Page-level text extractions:
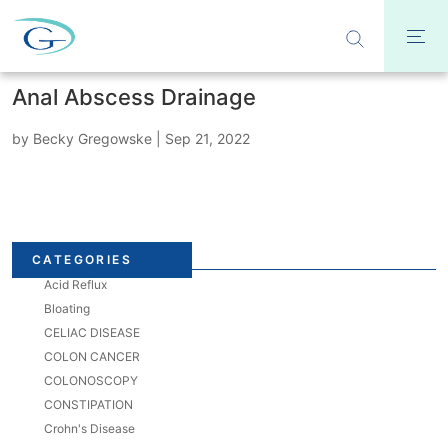
Anal Abscess Drainage
by
Becky Gregowske
|
Sep 21, 2022
CATEGORIES
Acid Reflux
Bloating
CELIAC DISEASE
COLON CANCER
COLONOSCOPY
CONSTIPATION
Crohn's Disease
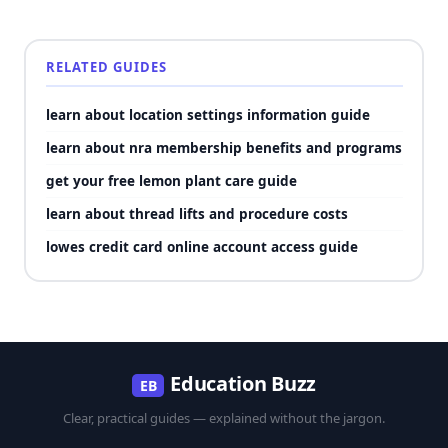
RELATED GUIDES
learn about location settings information guide
learn about nra membership benefits and programs
get your free lemon plant care guide
learn about thread lifts and procedure costs
lowes credit card online account access guide
Education Buzz
EB
Clear, practical guides — explained without the jargon.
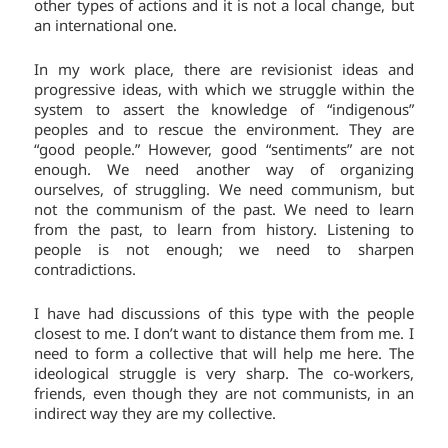
other types of actions and it is not a local change, but
an international one.
In my work place, there are revisionist ideas and
progressive ideas, with which we struggle within the
system to assert the knowledge of “indigenous”
peoples and to rescue the environment. They are
“good people.” However, good “sentiments” are not
enough. We need another way of organizing
ourselves, of struggling. We need communism, but
not the communism of the past. We need to learn
from the past, to learn from history. Listening to
people is not enough; we need to sharpen
contradictions.
I have had discussions of this type with the people
closest to me. I don’t want to distance them from me. I
need to form a collective that will help me here. The
ideological struggle is very sharp. The co-workers,
friends, even though they are not communists, in an
indirect way they are my collective.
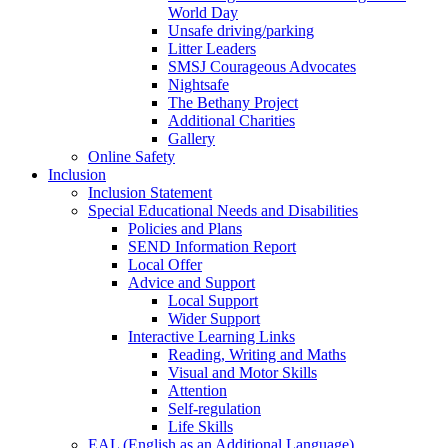
World Day
Unsafe driving/parking
Litter Leaders
SMSJ Courageous Advocates
Nightsafe
The Bethany Project
Additional Charities
Gallery
Online Safety
Inclusion
Inclusion Statement
Special Educational Needs and Disabilities
Policies and Plans
SEND Information Report
Local Offer
Advice and Support
Local Support
Wider Support
Interactive Learning Links
Reading, Writing and Maths
Visual and Motor Skills
Attention
Self-regulation
Life Skills
EAL (English as an Additional Language)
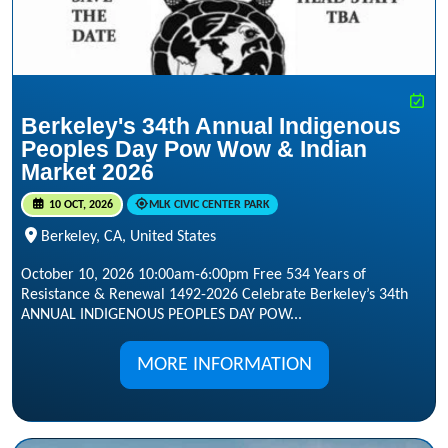
Berkeley's 34th Annual Indigenous
Peoples Day Pow Wow & Indian
Market 2026
10 OCT, 2026
MLK CIVIC CENTER PARK
Berkeley, CA, United States
October 10, 2026 10:00am-6:00pm Free 534 Years of
Resistance & Renewal 1492-2026 Celebrate Berkeley’s 34th
ANNUAL INDIGENOUS PEOPLES DAY POW...
MORE INFORMATION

» What you will do: Each line of the data that includes "communism" should be copied.

» Result for this task:
ourselves, of struggling. We need communism, but
not the communism of the past. We need to learn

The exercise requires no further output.